The official bureaucratic rhetoric is that this is not an English test, but a writing test which the entire school should have been preparing kids for. So, theoretically, the whole school should feel responsible for the poor scores that we are bound to receive. But we all know which department has most of the weight on its shoulders. So be it. If our scores suck a little less than they did last year, I will feel a measure of triumph.

06 March 2007

To The Core

Principal Goldberg attended a public forum last night put on by the state Dept. of Instruction. They are putting these forums on around the state to explain their decisions to require, beginning in '08-'09, every high school student to complete the same "core curriculum" of 17 classes, plus four electives before graduating.

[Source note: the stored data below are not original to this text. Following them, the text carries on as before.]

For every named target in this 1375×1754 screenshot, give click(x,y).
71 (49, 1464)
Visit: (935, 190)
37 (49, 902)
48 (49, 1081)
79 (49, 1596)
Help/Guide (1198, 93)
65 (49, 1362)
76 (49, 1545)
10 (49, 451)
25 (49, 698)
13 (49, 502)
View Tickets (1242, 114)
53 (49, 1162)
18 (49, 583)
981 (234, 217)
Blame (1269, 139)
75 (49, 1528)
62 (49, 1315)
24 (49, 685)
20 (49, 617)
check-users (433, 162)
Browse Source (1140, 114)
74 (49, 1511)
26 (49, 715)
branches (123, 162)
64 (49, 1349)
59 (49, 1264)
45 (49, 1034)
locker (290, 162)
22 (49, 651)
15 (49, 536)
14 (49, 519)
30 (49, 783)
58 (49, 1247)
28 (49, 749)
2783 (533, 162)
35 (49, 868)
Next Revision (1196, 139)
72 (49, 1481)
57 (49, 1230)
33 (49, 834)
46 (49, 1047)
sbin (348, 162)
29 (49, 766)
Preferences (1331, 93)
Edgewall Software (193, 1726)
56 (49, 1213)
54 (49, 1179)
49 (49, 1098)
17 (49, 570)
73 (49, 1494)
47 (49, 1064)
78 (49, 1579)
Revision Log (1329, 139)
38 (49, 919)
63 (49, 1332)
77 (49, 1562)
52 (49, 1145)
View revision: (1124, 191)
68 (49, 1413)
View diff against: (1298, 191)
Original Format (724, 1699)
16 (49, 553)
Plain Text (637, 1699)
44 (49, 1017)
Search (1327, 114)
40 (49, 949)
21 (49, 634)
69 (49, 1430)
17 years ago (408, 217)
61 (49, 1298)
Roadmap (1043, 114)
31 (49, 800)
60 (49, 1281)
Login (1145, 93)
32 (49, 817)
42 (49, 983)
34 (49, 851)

These forums were apparently advertised as part informational, part Hillary-style listening tour. But it sounds like they are, in actuality, "here is our information, like it or lump it" sessions.

Frankly, I have not been following this move by the state, but I can quickly explain the opposition to the core curriculum idea. There are kids who simply will never, ever pass certain math or science classes, or certain foreign language classes, or won't have the will to pass English or history classes that have heavy writing requirements. Also, there are those students who are not intrigued by academic classes, but may squeak by in them so they can take the vocational classes they do like. The upshot is that there will almost certainly be more high school drop-outs, unless all academic teachers simultaneously decide to water down their classes.

It also would probably mean that more math, science, and foreign language teachers will need to be hired, and there are two problems here: it is hard as hell to find such teachers as it is, and to find places for them means vocational positions will likely be cut.

So, what is motivating the state DPI, and what do the teachers' union kapos think about this? I'm not completely sure on either score, but will endeavor to find out.

02 March 2007

Woe Is Me

I'm actually in a great mood now that the week is over, but consider that the following has taken place in the last three days, and you'll know why I haven't had much bloggage this week:

Wednesday: Started the day finding out that my presentation partner for Thursday was on a leave of absence due to back surgery, and that I would have to handle the entire presentation on my own; put presentation notes in my bag, and drove after school to an unrelated follow-up workshop that was an hour's drive away; spent two and a half hours there, then drove back home, ate a late dinner, helped put the kid to bed, and went out to the car to get my notes for review; the thing is, my bag isn't there, because (I then realized) I left it at the workshop; checked e-mail and see that the workshop hostess has my bag, and will try to get it to my wife the following day; wife less than sympathetic.

Thursday: Gave afternoon workshop, and all wentwell; called home to find out that wife is majorly sick, and come to think of it I'm coughing and don't feel too well myself; son wanted to play outside, and unfortunately next door neighbor little girl and Grandma were out in their yards too, so spent the next hour having to play with kids and pay attention to hovering, overprotective Grandma, while fighting off a cold.

Friday: Woke up early due to heavy wind and rain from that awful tornado-spawning storm system; phone rings at 5:55 to inform us that school will be delayed two-hours; had to write up three kids from abbreviated second period, and discovered that someone in the class was throwing wood screws across the room every time I turned my back or helped another student; played basketball after school with a couple of teachers and some hand-picked students, but had an accidental collision with one 250-lb. muscle dude (I'm 170), which sends my feet flying and has me landing fully on my elbow and hip; miraculously, I'm alive and well, and played for thirty more minutes; sat here typing this blog while applying ice pack to bruised elbow.

Oh, and I should throw in the dog vomit and dog pee discovered on consecutive mornings. And that the lady never showed with by bag.

There you have it. Now I'm going to bed.